◆ WORK ITEM
Going through the entries, how many lines include the string "dynor"? Answer only with the number.

◆ EXTRACTED DATA
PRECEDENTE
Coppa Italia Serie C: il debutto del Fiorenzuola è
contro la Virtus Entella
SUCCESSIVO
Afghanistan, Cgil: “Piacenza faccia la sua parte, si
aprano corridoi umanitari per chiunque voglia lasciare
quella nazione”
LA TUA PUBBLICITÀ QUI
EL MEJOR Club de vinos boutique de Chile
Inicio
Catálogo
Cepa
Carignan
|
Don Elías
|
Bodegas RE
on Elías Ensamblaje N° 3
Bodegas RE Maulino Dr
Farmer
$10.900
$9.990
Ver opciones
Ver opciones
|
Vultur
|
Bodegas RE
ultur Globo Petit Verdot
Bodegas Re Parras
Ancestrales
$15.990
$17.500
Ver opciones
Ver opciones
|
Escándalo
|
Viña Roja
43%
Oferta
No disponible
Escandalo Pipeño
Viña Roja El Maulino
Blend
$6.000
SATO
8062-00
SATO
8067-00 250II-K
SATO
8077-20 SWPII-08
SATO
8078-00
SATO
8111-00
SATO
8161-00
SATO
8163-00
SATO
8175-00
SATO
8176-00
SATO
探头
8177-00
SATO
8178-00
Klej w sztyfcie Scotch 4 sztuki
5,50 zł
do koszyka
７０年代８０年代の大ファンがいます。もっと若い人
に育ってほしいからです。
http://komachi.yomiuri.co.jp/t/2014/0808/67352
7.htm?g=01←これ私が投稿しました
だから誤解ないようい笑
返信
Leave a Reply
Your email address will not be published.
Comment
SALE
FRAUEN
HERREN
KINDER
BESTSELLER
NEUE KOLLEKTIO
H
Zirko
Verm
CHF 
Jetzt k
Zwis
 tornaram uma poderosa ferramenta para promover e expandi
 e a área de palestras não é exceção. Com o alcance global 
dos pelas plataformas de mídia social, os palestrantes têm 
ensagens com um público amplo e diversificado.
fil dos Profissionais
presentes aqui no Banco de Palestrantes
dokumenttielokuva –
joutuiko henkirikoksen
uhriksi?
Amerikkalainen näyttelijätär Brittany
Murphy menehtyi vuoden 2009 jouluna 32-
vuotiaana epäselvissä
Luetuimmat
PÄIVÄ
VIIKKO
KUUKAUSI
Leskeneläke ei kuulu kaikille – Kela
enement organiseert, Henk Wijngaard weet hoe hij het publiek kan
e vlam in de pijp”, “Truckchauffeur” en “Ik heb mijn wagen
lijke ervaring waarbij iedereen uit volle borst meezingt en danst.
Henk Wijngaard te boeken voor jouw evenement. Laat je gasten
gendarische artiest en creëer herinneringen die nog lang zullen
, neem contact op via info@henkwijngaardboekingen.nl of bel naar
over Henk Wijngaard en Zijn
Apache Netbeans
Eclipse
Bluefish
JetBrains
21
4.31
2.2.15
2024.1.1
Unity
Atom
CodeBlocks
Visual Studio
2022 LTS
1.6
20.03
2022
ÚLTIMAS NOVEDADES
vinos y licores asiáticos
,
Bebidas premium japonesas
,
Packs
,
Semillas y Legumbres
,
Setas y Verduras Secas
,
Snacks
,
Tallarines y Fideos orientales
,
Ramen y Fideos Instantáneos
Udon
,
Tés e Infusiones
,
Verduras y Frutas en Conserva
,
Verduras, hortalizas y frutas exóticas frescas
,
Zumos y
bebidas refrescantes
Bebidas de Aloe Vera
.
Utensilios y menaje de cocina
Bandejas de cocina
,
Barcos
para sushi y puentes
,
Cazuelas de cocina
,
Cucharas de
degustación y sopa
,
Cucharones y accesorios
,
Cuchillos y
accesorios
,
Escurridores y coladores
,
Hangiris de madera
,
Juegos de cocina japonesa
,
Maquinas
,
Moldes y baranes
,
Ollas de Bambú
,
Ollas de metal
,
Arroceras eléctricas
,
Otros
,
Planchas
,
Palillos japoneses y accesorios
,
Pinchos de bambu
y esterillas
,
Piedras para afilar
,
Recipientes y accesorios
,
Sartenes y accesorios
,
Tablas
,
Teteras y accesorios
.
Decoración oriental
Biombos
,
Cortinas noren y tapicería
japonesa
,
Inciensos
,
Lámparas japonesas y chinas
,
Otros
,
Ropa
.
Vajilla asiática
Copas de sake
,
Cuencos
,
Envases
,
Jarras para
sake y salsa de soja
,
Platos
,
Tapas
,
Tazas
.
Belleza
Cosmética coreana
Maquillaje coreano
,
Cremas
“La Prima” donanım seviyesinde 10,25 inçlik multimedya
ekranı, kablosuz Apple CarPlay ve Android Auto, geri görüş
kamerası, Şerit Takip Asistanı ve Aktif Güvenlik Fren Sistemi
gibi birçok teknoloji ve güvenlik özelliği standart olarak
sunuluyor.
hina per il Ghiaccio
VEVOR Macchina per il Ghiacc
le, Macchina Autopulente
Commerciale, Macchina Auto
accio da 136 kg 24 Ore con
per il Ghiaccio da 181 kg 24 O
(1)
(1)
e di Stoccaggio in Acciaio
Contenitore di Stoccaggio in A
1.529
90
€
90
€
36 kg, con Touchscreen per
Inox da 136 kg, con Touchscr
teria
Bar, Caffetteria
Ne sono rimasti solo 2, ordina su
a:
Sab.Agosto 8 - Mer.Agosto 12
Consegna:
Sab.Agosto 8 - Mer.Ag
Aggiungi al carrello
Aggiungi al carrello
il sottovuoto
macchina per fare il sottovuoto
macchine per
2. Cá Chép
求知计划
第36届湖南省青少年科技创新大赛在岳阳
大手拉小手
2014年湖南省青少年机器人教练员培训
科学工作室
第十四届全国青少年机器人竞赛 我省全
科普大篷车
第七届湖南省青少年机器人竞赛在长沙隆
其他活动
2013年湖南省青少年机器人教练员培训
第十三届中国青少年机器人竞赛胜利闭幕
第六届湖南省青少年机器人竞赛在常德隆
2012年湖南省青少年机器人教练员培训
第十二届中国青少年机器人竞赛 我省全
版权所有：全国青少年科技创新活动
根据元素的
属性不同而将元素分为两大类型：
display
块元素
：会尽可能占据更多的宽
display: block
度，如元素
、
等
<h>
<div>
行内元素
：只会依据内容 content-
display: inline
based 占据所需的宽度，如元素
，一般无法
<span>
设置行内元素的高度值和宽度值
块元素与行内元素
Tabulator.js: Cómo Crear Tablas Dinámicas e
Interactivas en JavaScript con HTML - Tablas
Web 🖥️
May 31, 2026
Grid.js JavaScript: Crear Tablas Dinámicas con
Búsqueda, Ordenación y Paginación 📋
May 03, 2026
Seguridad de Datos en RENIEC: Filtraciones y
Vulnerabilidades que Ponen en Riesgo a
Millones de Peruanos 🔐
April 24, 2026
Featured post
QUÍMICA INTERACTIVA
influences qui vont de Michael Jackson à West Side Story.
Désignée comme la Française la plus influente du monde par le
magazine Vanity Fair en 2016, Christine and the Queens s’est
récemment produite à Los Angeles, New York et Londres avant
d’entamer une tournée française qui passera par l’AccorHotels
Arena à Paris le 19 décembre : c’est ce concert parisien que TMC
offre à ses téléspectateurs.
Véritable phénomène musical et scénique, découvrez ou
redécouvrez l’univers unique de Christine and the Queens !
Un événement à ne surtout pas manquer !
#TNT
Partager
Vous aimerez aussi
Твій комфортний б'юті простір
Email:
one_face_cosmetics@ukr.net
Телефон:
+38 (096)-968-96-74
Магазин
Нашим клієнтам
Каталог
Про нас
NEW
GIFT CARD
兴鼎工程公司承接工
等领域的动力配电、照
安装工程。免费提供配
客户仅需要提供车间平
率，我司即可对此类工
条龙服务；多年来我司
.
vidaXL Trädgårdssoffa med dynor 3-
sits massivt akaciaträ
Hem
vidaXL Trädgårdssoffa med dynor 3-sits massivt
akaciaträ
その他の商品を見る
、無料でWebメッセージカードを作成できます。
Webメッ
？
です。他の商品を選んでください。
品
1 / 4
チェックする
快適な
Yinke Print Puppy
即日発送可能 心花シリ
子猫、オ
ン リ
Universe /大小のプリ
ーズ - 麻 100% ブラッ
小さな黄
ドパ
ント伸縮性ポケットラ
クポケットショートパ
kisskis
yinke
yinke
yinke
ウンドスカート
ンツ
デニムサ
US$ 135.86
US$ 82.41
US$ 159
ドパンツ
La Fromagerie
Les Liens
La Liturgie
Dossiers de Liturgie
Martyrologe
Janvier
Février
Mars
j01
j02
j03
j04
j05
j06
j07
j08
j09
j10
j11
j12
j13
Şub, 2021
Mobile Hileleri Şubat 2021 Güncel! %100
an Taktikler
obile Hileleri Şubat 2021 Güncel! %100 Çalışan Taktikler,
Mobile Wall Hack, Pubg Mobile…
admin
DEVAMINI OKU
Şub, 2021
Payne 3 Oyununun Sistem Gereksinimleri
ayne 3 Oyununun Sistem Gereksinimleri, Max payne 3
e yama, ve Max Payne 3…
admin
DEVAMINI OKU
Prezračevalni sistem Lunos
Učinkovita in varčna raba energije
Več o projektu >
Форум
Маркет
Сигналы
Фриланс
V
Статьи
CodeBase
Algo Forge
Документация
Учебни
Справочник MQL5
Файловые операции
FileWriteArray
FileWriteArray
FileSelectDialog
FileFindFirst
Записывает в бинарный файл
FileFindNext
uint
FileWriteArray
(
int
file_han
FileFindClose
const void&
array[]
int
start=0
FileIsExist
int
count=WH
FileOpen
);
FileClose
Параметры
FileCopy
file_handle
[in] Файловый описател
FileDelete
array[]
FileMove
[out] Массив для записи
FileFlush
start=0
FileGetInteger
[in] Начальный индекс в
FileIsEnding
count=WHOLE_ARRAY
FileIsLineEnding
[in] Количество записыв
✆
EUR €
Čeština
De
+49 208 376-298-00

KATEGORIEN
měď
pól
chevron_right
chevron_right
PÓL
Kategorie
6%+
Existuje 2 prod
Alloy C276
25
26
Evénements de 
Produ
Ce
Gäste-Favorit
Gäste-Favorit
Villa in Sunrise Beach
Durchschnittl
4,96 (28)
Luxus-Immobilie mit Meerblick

◆ SOLVED EXERCISE
2